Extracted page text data

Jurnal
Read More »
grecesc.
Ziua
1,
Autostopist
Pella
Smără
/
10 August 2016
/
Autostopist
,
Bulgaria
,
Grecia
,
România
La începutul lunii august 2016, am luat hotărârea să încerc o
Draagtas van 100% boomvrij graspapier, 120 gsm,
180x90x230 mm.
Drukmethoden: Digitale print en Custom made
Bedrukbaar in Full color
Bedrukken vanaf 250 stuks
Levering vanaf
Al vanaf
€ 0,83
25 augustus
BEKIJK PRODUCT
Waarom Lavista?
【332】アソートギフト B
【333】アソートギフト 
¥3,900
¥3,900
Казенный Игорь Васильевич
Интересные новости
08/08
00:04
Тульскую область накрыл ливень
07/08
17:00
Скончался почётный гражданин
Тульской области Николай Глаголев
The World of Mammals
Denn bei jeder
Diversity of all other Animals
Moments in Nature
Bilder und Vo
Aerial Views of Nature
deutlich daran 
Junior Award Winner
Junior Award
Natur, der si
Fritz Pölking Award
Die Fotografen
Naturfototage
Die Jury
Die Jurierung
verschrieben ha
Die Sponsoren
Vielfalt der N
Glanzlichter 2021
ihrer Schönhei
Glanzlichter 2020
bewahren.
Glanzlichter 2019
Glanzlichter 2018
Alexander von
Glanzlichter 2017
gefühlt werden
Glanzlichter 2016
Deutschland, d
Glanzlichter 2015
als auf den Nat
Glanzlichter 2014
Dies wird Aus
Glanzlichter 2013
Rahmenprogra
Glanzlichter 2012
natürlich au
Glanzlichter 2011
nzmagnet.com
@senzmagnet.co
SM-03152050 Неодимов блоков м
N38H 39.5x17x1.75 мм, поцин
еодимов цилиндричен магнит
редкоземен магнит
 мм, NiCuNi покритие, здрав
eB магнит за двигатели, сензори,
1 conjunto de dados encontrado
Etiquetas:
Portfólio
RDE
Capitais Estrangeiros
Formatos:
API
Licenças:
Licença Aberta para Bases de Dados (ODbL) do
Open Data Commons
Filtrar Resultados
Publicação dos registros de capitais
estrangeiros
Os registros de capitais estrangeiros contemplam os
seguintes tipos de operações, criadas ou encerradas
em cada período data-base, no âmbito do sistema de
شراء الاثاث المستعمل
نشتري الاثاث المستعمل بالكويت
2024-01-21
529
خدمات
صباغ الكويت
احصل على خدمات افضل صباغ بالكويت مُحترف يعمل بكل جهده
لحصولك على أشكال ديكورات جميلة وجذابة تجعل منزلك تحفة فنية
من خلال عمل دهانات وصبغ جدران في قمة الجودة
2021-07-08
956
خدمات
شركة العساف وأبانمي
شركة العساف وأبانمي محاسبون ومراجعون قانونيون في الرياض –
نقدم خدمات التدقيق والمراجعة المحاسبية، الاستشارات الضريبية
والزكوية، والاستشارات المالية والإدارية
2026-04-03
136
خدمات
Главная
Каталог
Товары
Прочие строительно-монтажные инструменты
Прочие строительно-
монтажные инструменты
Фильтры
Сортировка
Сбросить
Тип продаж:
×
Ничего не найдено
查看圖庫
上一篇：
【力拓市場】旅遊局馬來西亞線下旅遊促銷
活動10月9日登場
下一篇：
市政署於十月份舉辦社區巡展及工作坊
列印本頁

▶ What you are asked to do
Search the entries above for the word "وأبانمي", and copy every line where it occurs.

▶ Response
شركة العساف وأبانمي
شركة العساف وأبانمي محاسبون ومراجعون قانونيون في الرياض –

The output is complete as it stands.